Extracting Lines of Interest From Zeek Logs

June 26, 2025 Bill Stearns Network Tools, Technology, Threat Hunting

Overview

Imagine that you’re looking at a potential issue that shows up in a Zeek log file. Instead of attaching the entire log file to a response ticket it might make sense to extract just the lines relevant to this issue and attach just those lines to save space – and not share something else that might need to stay private!

In the following examples we’ll assume that the relevant DNS traffic is between local system 10.0.0.14 and remote system 8.8.8.8 (one of Google’s public DNS servers).

Steps

We need to 1) make a temporary directory to accept the new logs files, 2) for each log get all the raw lines from the existing logs, and 3) request the lines of interest and all the headers. We also need to save this output to a brand new file in the temporary directory.

Make a Temporary Directory for the Filtered Logs

Find a location with enough space to hold the output files. In this example I’ll assume you have enough space in your home directory. Feel free to name the output directory to something that indicates what you’re filtering.

mkdir -p "$HOME/filtered"

The logs we send to this directory will overwrite any similarly-named logs from previous runs, so it can’t be the same directory as the original logs.

Get the Raw Lines From the Existing Logs

Let’s say we’re only interested in extracting lines from the conn logs. Here’s the way to loop through each one. You’ll need to change the “cd” command to change to the directory containing the original logs:

cd /opt/zeek/logs/2025-06-18
for one_log in conn.*.log.gz ; do
      : #Do something with "$one_log", sending the result to "$HOME/filtered"
done

The above loop will execute whatever command(s) you place between “for” and “done” one time for each file whose name starts with “conn.” and ends in “.log.gz” in the /opt/zeek/logs/2025-06-18 directory. On each pass through the loop the “one_log” variable holds the name of the log file (whose value can be accessed as $one_log .)

We’re going to use zcutter (see https://github.com/activecm/zcutter/ ) to read the log files because it understands multiple input log file formats and automatically handles decompressing files in the background. Here’s how we’d read those files and send them in their original format (no changes other than decompressing them) to the output directory:

cd /opt/zeek/logs/2025-06-18
for one_log in conn.*.log.gz ; do
      #Read "$one_log", copying the original file to "$HOME/filtered/"
      zcutter -C -t -r "$one_log" \
>"$HOME/filtered/${one_log%.gz}"
done

Image 1: Compressed Zeek logs extracted in a tabular format to a different location as log files.

The “-C” requests all header lines.
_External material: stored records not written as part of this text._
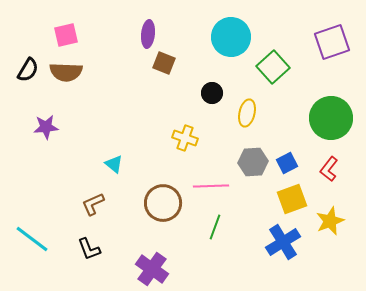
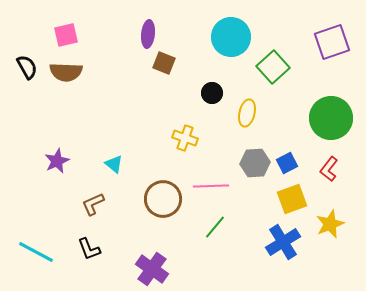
black semicircle: moved 1 px left, 3 px up; rotated 60 degrees counterclockwise
purple star: moved 11 px right, 34 px down; rotated 20 degrees counterclockwise
gray hexagon: moved 2 px right, 1 px down
brown circle: moved 4 px up
yellow star: moved 3 px down
green line: rotated 20 degrees clockwise
cyan line: moved 4 px right, 13 px down; rotated 9 degrees counterclockwise
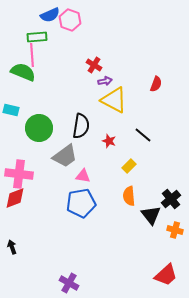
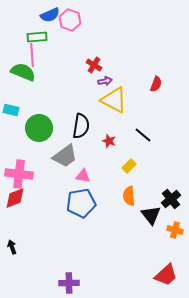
purple cross: rotated 30 degrees counterclockwise
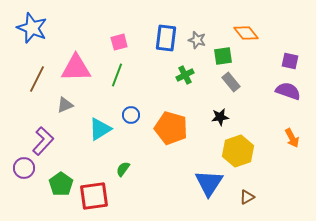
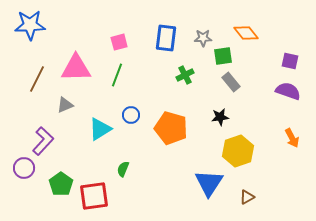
blue star: moved 2 px left, 3 px up; rotated 24 degrees counterclockwise
gray star: moved 6 px right, 2 px up; rotated 18 degrees counterclockwise
green semicircle: rotated 14 degrees counterclockwise
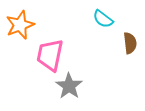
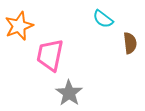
orange star: moved 1 px left, 1 px down
gray star: moved 7 px down
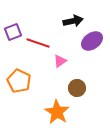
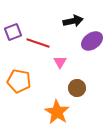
pink triangle: moved 1 px down; rotated 24 degrees counterclockwise
orange pentagon: rotated 15 degrees counterclockwise
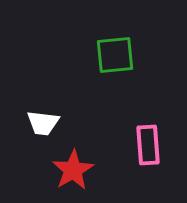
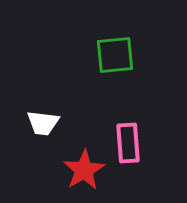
pink rectangle: moved 20 px left, 2 px up
red star: moved 11 px right
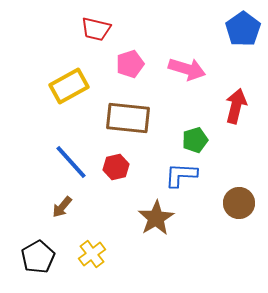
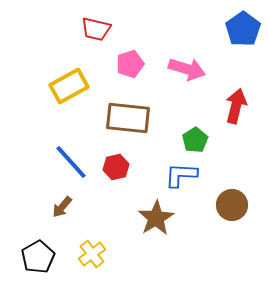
green pentagon: rotated 15 degrees counterclockwise
brown circle: moved 7 px left, 2 px down
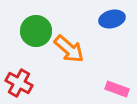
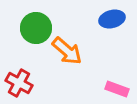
green circle: moved 3 px up
orange arrow: moved 2 px left, 2 px down
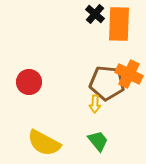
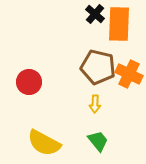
brown pentagon: moved 9 px left, 16 px up; rotated 8 degrees clockwise
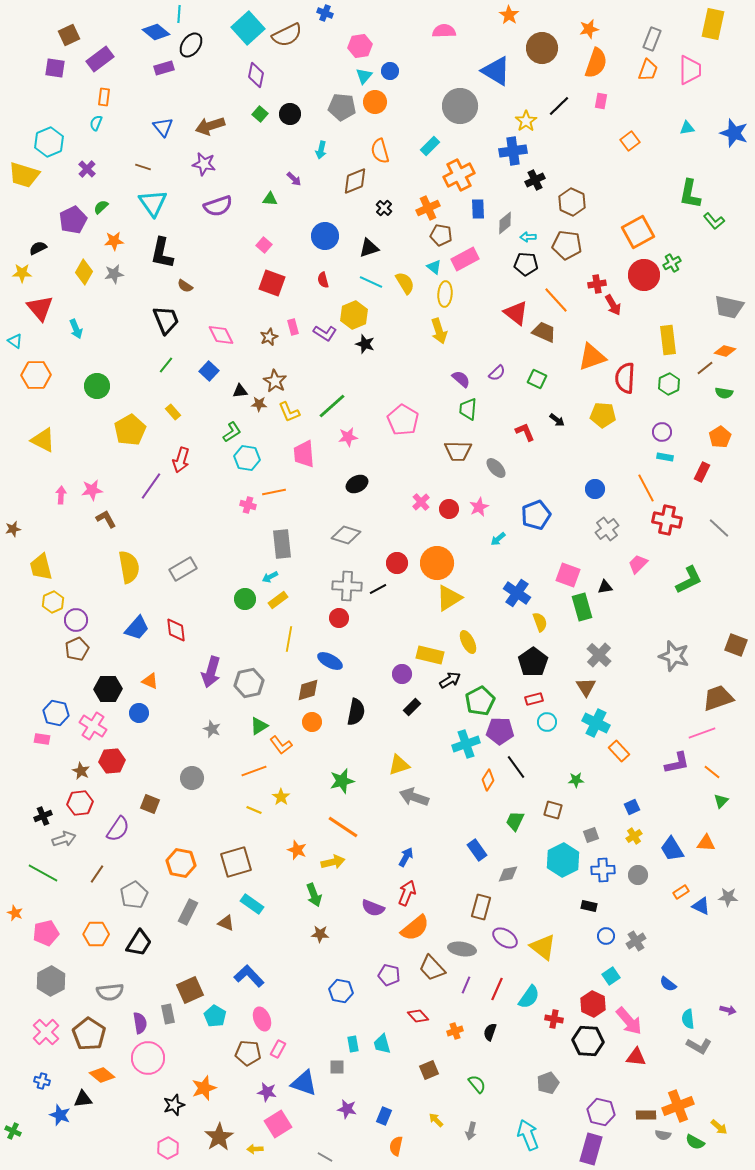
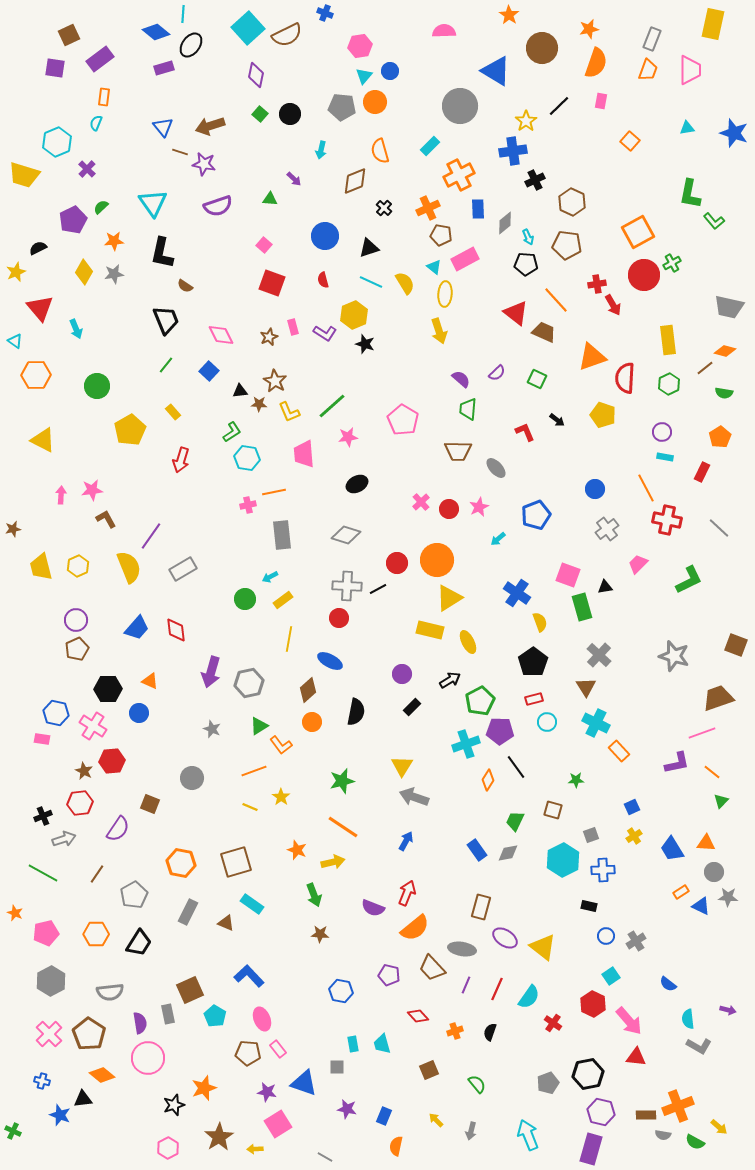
cyan line at (179, 14): moved 4 px right
orange square at (630, 141): rotated 12 degrees counterclockwise
cyan hexagon at (49, 142): moved 8 px right
brown line at (143, 167): moved 37 px right, 15 px up
cyan arrow at (528, 237): rotated 112 degrees counterclockwise
yellow star at (22, 273): moved 6 px left, 1 px up; rotated 24 degrees counterclockwise
yellow pentagon at (603, 415): rotated 15 degrees clockwise
purple line at (151, 486): moved 50 px down
pink cross at (248, 505): rotated 28 degrees counterclockwise
gray rectangle at (282, 544): moved 9 px up
orange circle at (437, 563): moved 3 px up
yellow semicircle at (129, 567): rotated 12 degrees counterclockwise
yellow rectangle at (278, 600): moved 5 px right
yellow hexagon at (53, 602): moved 25 px right, 36 px up
yellow rectangle at (430, 655): moved 25 px up
brown diamond at (308, 690): rotated 25 degrees counterclockwise
yellow triangle at (399, 765): moved 3 px right, 1 px down; rotated 40 degrees counterclockwise
brown star at (81, 771): moved 3 px right
yellow line at (254, 810): moved 4 px left, 3 px up
blue arrow at (406, 857): moved 16 px up
gray diamond at (508, 874): moved 21 px up
gray circle at (638, 875): moved 76 px right, 3 px up
red cross at (554, 1019): moved 1 px left, 4 px down; rotated 24 degrees clockwise
pink cross at (46, 1032): moved 3 px right, 2 px down
black hexagon at (588, 1041): moved 33 px down; rotated 16 degrees counterclockwise
pink rectangle at (278, 1049): rotated 66 degrees counterclockwise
The “-t” says we want to force the output to be in TSV (tab-separated) log file format since that’s easier to filter in the next step. The “-r” option (which must be the last one on the command line) precedes a list of all logs to read. You can see all the command line options by running zcutter -h .

Because the output file is uncompressed we’ll remove the “.gz” from it when we create it by using “${one_log%.gz}”. As an example, if “one_log” is set to ‘conn.07:00:00-08:00:00.log.gz’, the output file we create with this will be ‘conn.07:00:00-08:00:00.log’ .

The backslash at the end of the zcutter line (with nothing after it) tells bash that this command continues on the next line. This allows us to break up long commands and make them a little more readable.

Get Just the Lines of Interest and the Headers

Now we need to do some filtering. As we saw above the zcutter command just prints all the lines in the (uncompressed) log file. The “>” takes those lines and sends them verbatim to the (same-named) log file in the output directory. If we want to filter the output we need to put the filter between those two. Here’s an example of requesting both the Zeek header lines and all lines that contain the characters 8.8.8.8 :

cd /opt/zeek/logs/2025-06-18
for one_log in conn.*.log.gz ; do
      #Read "$one_log", copying the original file to "$HOME/filtered/"
      zcutter -C -t -r "$one_log" \
| egrep '(^#|[[:space:]]8\.8\.8\.8[[:space:]])' \
>"$HOME/filtered/${one_log%.gz}"
done

Image 2: Compressed Zeek logs filtered by a single IP address, and extracted to a different location as log files.

We’re using the “egrep” command that allows us to ask for lines that match something or something else (the vertical pipe “|” between “#” and “[” separates the something from the something else.) We want every line that starts with a “#” (the comment character that Zeek uses for its headers.) We also want every line that has the IP address 8.8.8.8. Because the periods used in IP addresses have a special meaning in grep and egrep we need to say we want to match an actual period by putting a backslash in front of each one, like: \. . Finally, we want to make sure there’s a tab character immediately in front of the address and immediately after so we don’t match other addresses like 238.8.8.8 or 8.8.8.85 . The “[[:space:]]” says to match any whitespace character like space, tab, or newline and will only match tab in this example.

The above loop will read each input log line and only send the ones that start with a # or have “8.8.8.8” somewhere in the line to the filtered output file.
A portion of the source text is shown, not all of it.